I much prefer member methods because you don't have to struggle to find them, and you don't need to worry about finding old deprecated versions, etc,. (ie, string.SomeMethod, is pretty much guaranteed to be the method you should be using, and it gives you something concrete to Google for.)
C# style extension methods would be a good solution.
They're loose functions.
They show up as member functions via intellisense.
This should allow everyone to do exactly what they want.
It seems like it could be accomplished in the IDE itself, rather than requiring any language changes.
Basically, if the interpreter hits some call to a member that doesn't exist, it can check headers for matching loose functions, and dynamically fix it up before passing it on to the compiler.
Something similar could be done when it's loading up the intellisense data.
I have no idea how this could be worked for existing functions, no massive change like this should be taken lightly, but, for new functions using a new syntax, it shouldn't be a problem.
namespace StringExt
{
std::string MyFunc(this std::string source);
}
That can be used by itself, or as a member of std::string, and the IDE can handle all the grunt work.
Of course, this still leaves the problem of methods being spread out over various headers, which could be solved in various ways.
Some sort of extension header: string_ext which could include common methods.
Hmm....
That's a tougher issue to solve without causing issues...
If you want to extend the methods available to act on string, I would extend it by creating a class that has static methods that take the standard string as a parameter.
That way, people are free to use your utilities, but don't need to change the signatures of their functions to take a new class.
This breaks the object-oriented model a little, but makes the code much more robust - i.e. if you change your string class, then it doesn't have as much impact on other code.
Follow the recommended guidelines, they are there for a reason :)
The best way is to use templated free functions.
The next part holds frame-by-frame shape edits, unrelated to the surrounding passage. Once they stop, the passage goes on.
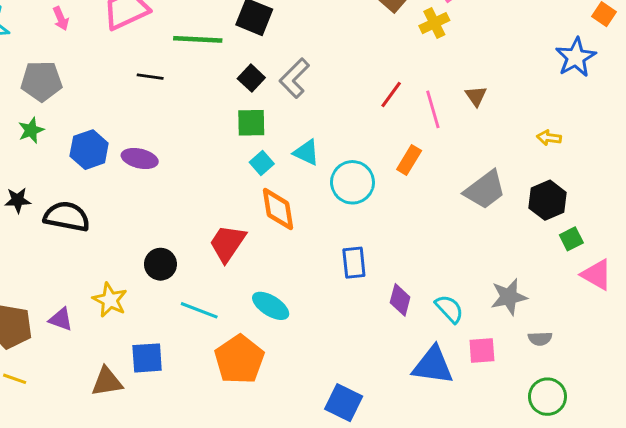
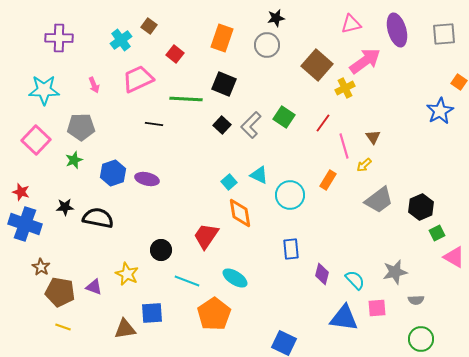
red line: (391, 94) -> (323, 123), moved
green square: (251, 123) -> (284, 117), moved, turned 35
yellow arrow: (549, 138) -> (364, 165), moved, turned -49

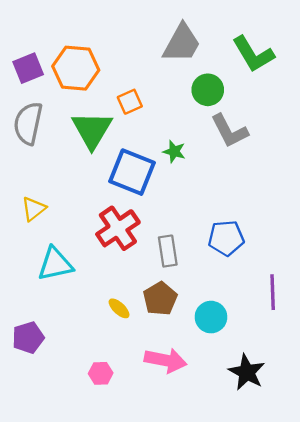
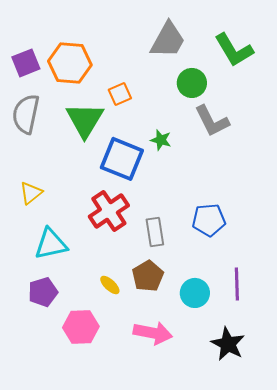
purple line: (273, 292) -> (237, 284), moved
purple pentagon: (28, 338) -> (43, 292), moved
pink hexagon: (101, 373) -> (81, 327), moved, size x1.6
The next best is private inheritance struct extended_str : private string, which happens to get easier in C++0x by the way as you can using constructors. Private inheritance is too much trouble and too risky just to add some algorithms. What you are doing is too risky for anything.
You've just introduced a nontrivial data structure to accomplish a change in code punctuation. You have to manually create and destroy a Box for each string, and you still need to distinguish your methods from the native ones. You will quickly get tired of this convention.